Seldom has a conventional wisdom been so corrosive to U.S. national security or the effectiveness of U.S. policy as the assumption that factions within the Iranian government truly matter.
Every single administration since Jimmy Carter has sought to reach out to “reformists” in order to privilege them against “hard-liners.” In no case did American partners win out.
The Reagan-era “Arms-for-Hostages” scheme began as an effort to exploit divisions between so-called pragmatists and more extreme elements. Much like President Barack Obama would two decades later, President George H.W. Bush used his inaugural address to reach out to Iranian moderates. President Bill Clinton embraced the hope of reformism when his Iranian counterpart Mohammad Khatami issued a rhetorical call for a “Dialogue of Civilizations.”

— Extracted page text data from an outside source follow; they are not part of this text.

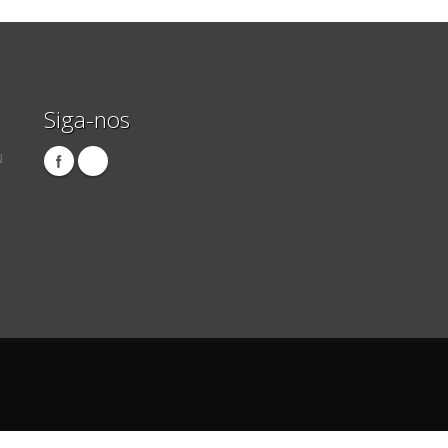
Siga-nos
N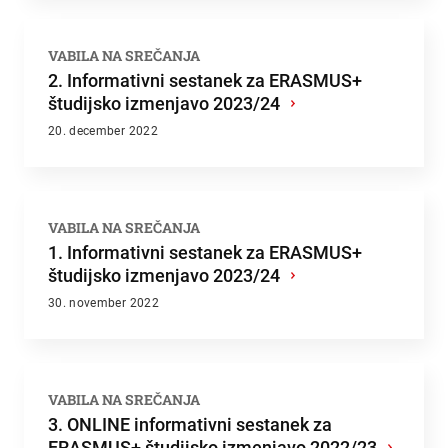
VABILA NA SREČANJA
2. Informativni sestanek za ERASMUS+
študijsko izmenjavo 2023/24
›
20. december 2022
VABILA NA SREČANJA
1. Informativni sestanek za ERASMUS+
študijsko izmenjavo 2023/24
›
30. november 2022
VABILA NA SREČANJA
3. ONLINE informativni sestanek za
ERASMUS+ študijsko izmenjavo 2022/23
›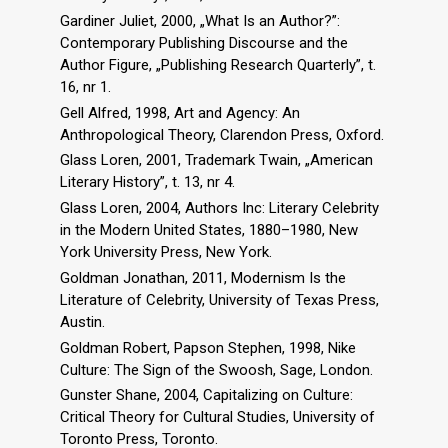
Gardiner Juliet, 2000, „What Is an Author?”:
Contemporary Publishing Discourse and the
Author Figure, „Publishing Research Quarterly”, t.
16, nr 1.
Gell Alfred, 1998, Art and Agency: An
Anthropological Theory, Clarendon Press, Oxford.
Glass Loren, 2001, Trademark Twain, „American
Literary History”, t. 13, nr 4.
Glass Loren, 2004, Authors Inc: Literary Celebrity
in the Modern United States, 1880–1980, New
York University Press, New York.
Goldman Jonathan, 2011, Modernism Is the
Literature of Celebrity, University of Texas Press,
Austin.
Goldman Robert, Papson Stephen, 1998, Nike
Culture: The Sign of the Swoosh, Sage, London.
Gunster Shane, 2004, Capitalizing on Culture:
Critical Theory for Cultural Studies, University of
Toronto Press, Toronto.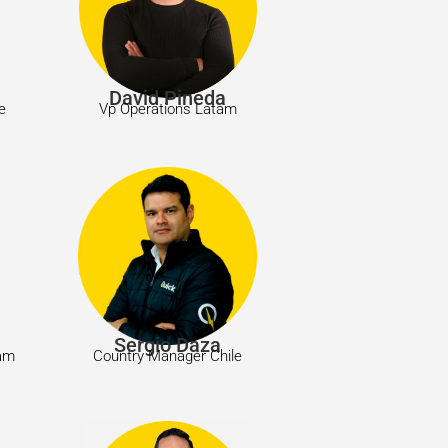
David Pineda
e
Vp Operations Latam
Sergio Daza
tam
Country Manager Chile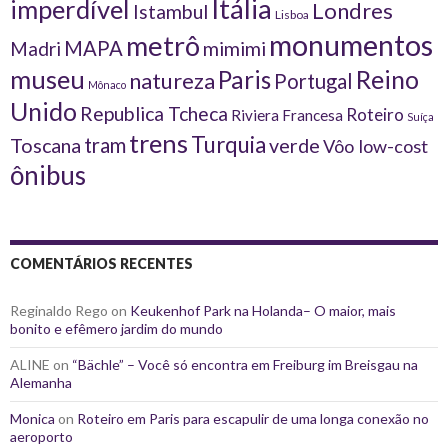
Itália
imperdível
Londres
Istambul
Lisboa
monumentos
metrô
MAPA
Madri
mimimi
museu
Reino
Paris
natureza
Portugal
Mônaco
Unido
Republica Tcheca
Roteiro
Riviera Francesa
Suíça
trens
Turquia
tram
Toscana
verde
Vôo low-cost
ônibus
COMENTÁRIOS RECENTES
Reginaldo Rego
on
Keukenhof Park na Holanda– O maior, mais
bonito e efêmero jardim do mundo
ALINE
on
“Bächle” – Você só encontra em Freiburg im Breisgau na
Alemanha
Monica
on
Roteiro em Paris para escapulir de uma longa conexão no
aeroporto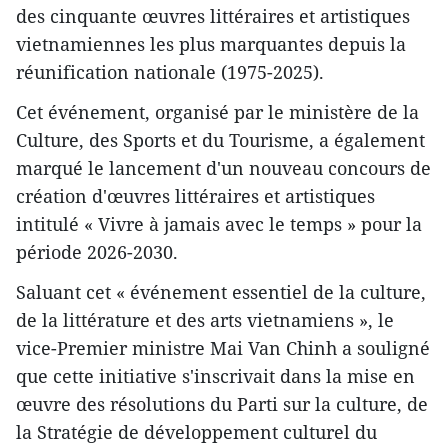
des cinquante œuvres littéraires et artistiques
vietnamiennes les plus marquantes depuis la
réunification nationale (1975-2025).
Cet événement, organisé par le ministère de la
Culture, des Sports et du Tourisme, a également
marqué le lancement d'un nouveau concours de
création d'œuvres littéraires et artistiques
intitulé « Vivre à jamais avec le temps » pour la
période 2026-2030.
Saluant cet « événement essentiel de la culture,
de la littérature et des arts vietnamiens », le
vice-Premier ministre Mai Van Chinh a souligné
que cette initiative s'inscrivait dans la mise en
œuvre des résolutions du Parti sur la culture, de
la Stratégie de développement culturel du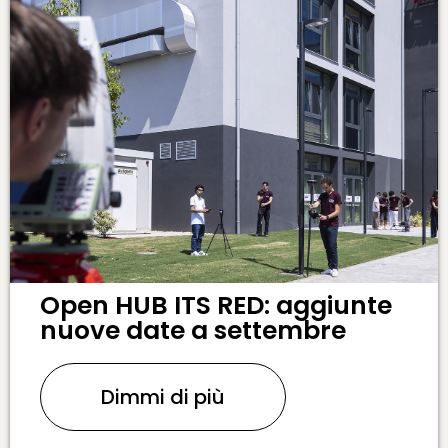
Open HUB ITS RED: aggiunte
nuove date a settembre
Dimmi di più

In each case, the United States got played.
The Iranian promise to release hostages in exchange for spare parts? It worked—until Iran seized more hostages.
Iran’s once-covert nuclear program? It developed against the backdrop of the so-called dialogue. Not only Khatami’s advisers but also Hassan Rouhani—Iran’s current president who at the time was a nuclear negotiator—acknowledged that much of the logic was to get the United States to let its guard down.

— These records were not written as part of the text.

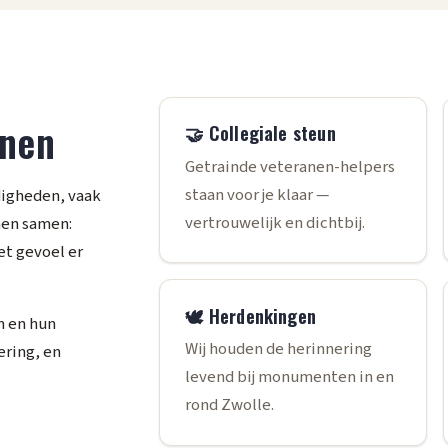
anen
🤝 Collegiale steun
Getrainde veteranen-helpers
staan voor je klaar —
igheden, vaak
vertrouwelijk en dichtbij.
 hen samen:
et gevoel er
🕊️ Herdenkingen
n en hun
Wij houden de herinnering
ering, en
levend bij monumenten in en
rond Zwolle.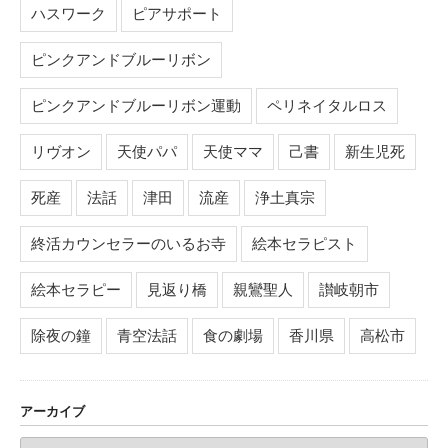
ハスワーク
ピアサポート
ピンクアンドブルーリボン
ピンクアンドブルーリボン運動
ペリネイタルロス
リヴオン
天使パパ
天使ママ
己書
新生児死
死産
法話
津田
流産
浄土真宗
終活カウンセラーのいるお寺
絵本セラピスト
絵本セラピー
見返り橋
親鸞聖人
讃岐朝市
除夜の鐘
青空法話
食の劇場
香川県
高松市
アーカイブ
ア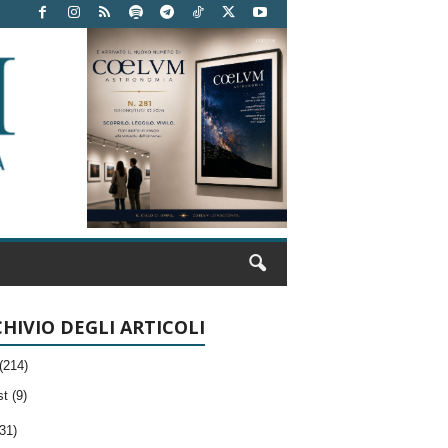
HIVIO DEGLI ARTICOLI
(214)
t (9)
31)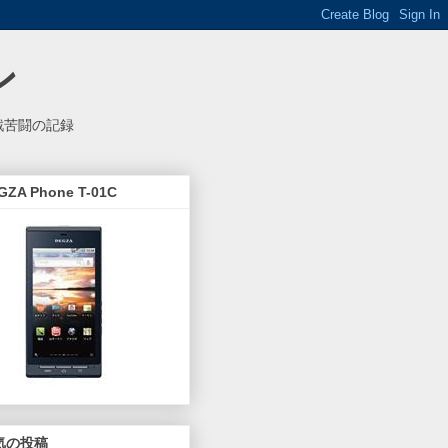
ン
悪戦苦闘の記録
GZA Phone T-01C
気の投稿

Indeed, as he stepped down from his position as Supreme National Security Council chief in 2005, Rouhani told an assembled group of revolutionary elite that the doctrine of surprise which he oversaw worked: He would lull the United States into complacency and then strike.

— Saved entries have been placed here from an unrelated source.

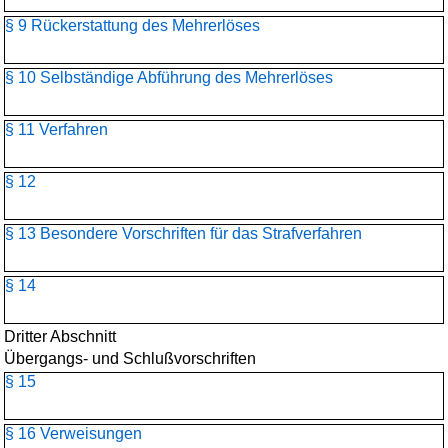
§ 9 Rückerstattung des Mehrerlöses
§ 10 Selbständige Abführung des Mehrerlöses
§ 11 Verfahren
§ 12
§ 13 Besondere Vorschriften für das Strafverfahren
§ 14
Dritter Abschnitt
Übergangs- und Schlußvorschriften
§ 15
§ 16 Verweisungen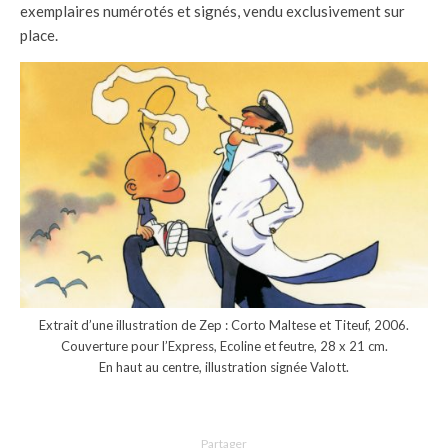
exemplaires numérotés et signés, vendu exclusivement sur
place.
Extrait d’une illustration de Zep : Corto Maltese et Titeuf, 2006.
Couverture pour l’Express, Ecoline et feutre, 28 x 21 cm.
En haut au centre, illustration signée Valott.
Partager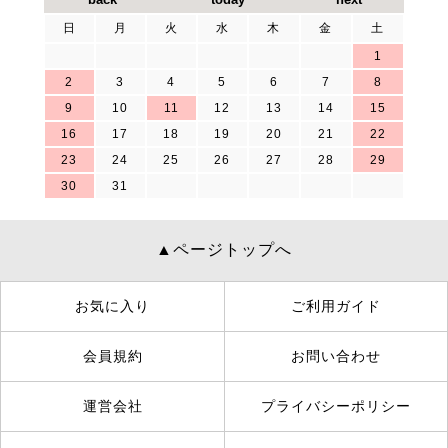
日
月
火
水
木
金
土
1
2
3
4
5
6
7
8
9
10
11
12
13
14
15
16
17
18
19
20
21
22
23
24
25
26
27
28
29
30
31
▲ページトップへ
お気に入り
ご利用ガイド
会員規約
お問い合わせ
運営会社
プライバシーポリシー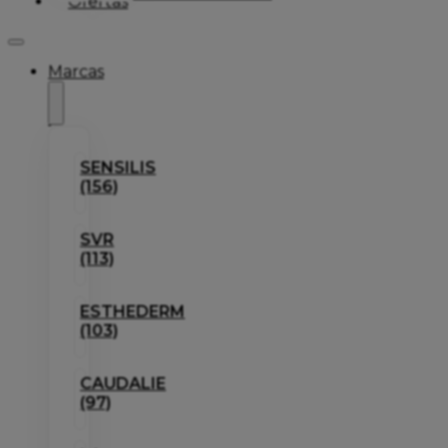
Ofertas
Marcas
SENSILIS
(156)
SVR
(113)
ESTHEDERM
(103)
CAUDALIE
(97)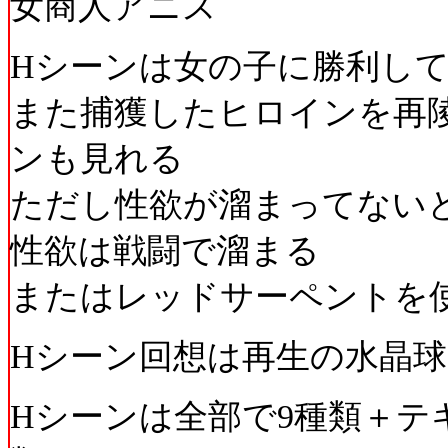
女商人アニス
Hシーンは女の子に勝利し
また捕獲したヒロインを再
ンも見れる
ただし性欲が溜まってない
性欲は戦闘で溜まる
またはレッドサーペントを
Hシーン回想は再生の水晶球
Hシーンは全部で9種類＋テ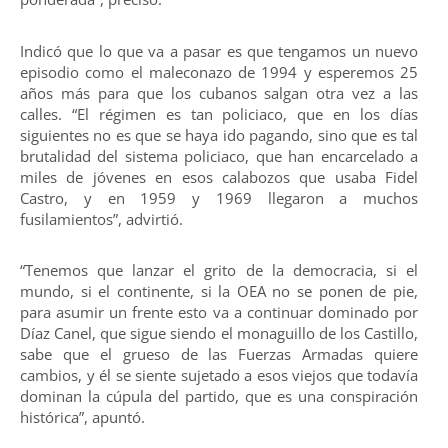
Indicó que lo que va a pasar es que tengamos un nuevo
episodio como el maleconazo de 1994 y esperemos 25
años más para que los cubanos salgan otra vez a las
calles. “El régimen es tan policiaco, que en los días
siguientes no es que se haya ido pagando, sino que es tal
brutalidad del sistema policiaco, que han encarcelado a
miles de jóvenes en esos calabozos que usaba Fidel
Castro, y en 1959 y 1969 llegaron a muchos
fusilamientos”, advirtió.
“Tenemos que lanzar el grito de la democracia, si el
mundo, si el continente, si la OEA no se ponen de pie,
para asumir un frente esto va a continuar dominado por
Díaz Canel, que sigue siendo el monaguillo de los Castillo,
sabe que el grueso de las Fuerzas Armadas quiere
cambios, y él se siente sujetado a esos viejos que todavía
dominan la cúpula del partido, que es una conspiración
histórica”, apuntó.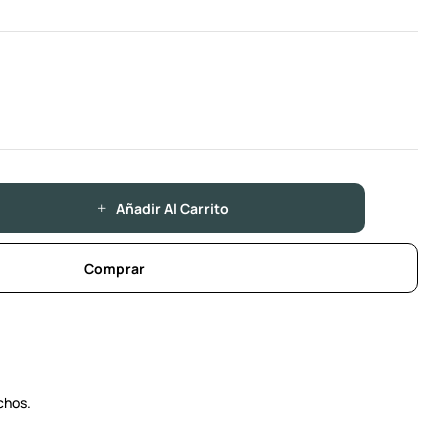
Añadir Al Carrito
Comprar
chos.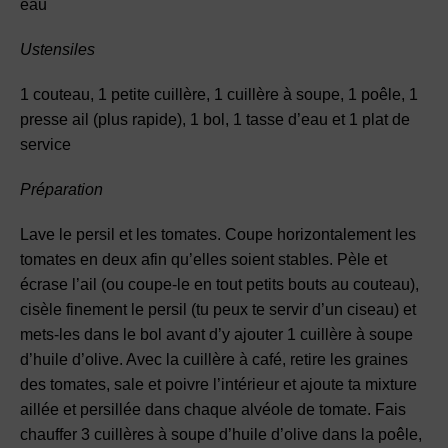
eau
Ustensiles
1 couteau, 1 petite cuillère, 1 cuillère à soupe, 1 poêle, 1
presse ail (plus rapide), 1 bol, 1 tasse d’eau et 1 plat de
service
Préparation
Lave le persil et les tomates. Coupe horizontalement les
tomates en deux afin qu’elles soient stables. Pèle et
écrase l’ail (ou coupe-le en tout petits bouts au couteau),
cisèle finement le persil (tu peux te servir d’un ciseau) et
mets-les dans le bol avant d’y ajouter 1 cuillère à soupe
d’huile d’olive. Avec la cuillère à café, retire les graines
des tomates, sale et poivre l’intérieur et ajoute ta mixture
aillée et persillée dans chaque alvéole de tomate. Fais
chauffer 3 cuillères à soupe d’huile d’olive dans la poêle,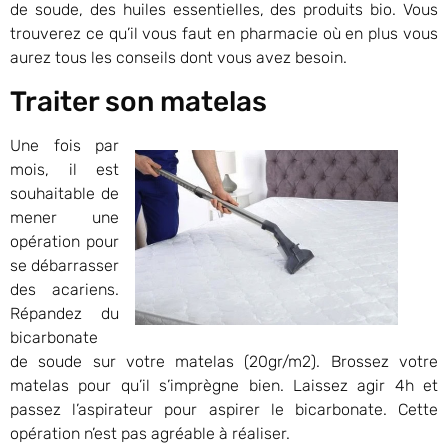
de soude, des huiles essentielles, des produits bio. Vous
trouverez ce qu’il vous faut en pharmacie où en plus vous
aurez tous les conseils dont vous avez besoin.
Traiter son matelas
Une fois par
mois, il est
souhaitable de
mener une
opération pour
se débarrasser
des acariens.
Répandez du
bicarbonate
de soude sur votre matelas (20gr/m2). Brossez votre
matelas pour qu’il s’imprègne bien. Laissez agir 4h et
passez l’aspirateur pour aspirer le bicarbonate. Cette
opération n’est pas agréable à réaliser.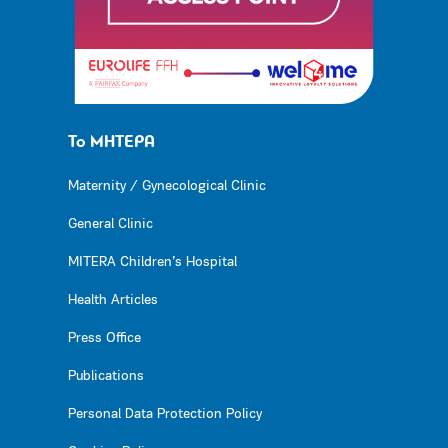
Το ΜΗΤΕΡΑ
Maternity / Gynecological Clinic
General Clinic
MITERA Children’s Hospital
Health Articles
Press Office
Publications
Personal Data Protection Policy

“The plots and plans [the United States] had designed against the revolution or against the development of the regime and the nation were defeated. Why? It was because they were taken by surprise,” Rouhani explained. “The actions of the regime took the world by surprise and they were usually unpredictable.”
Those whom American policymakers identify as reformers seldom are, and yet diplomats and analysts not only assume they are, but also believe that being a reformer in the Iranian context means agreement with the norms of diplomacy or basic human rights.
Executions, however, skyrocketed under both Khatami and now Rouhani relative to the capital punishment rates under their respective predecessors. Or, to put it another way, as wrong as Saudi Arabia’s execution of Sheikh Nimr al-Nimr was, Iran’s rate of executions is almost an order of magnitude higher than the Saudi kingdom’s.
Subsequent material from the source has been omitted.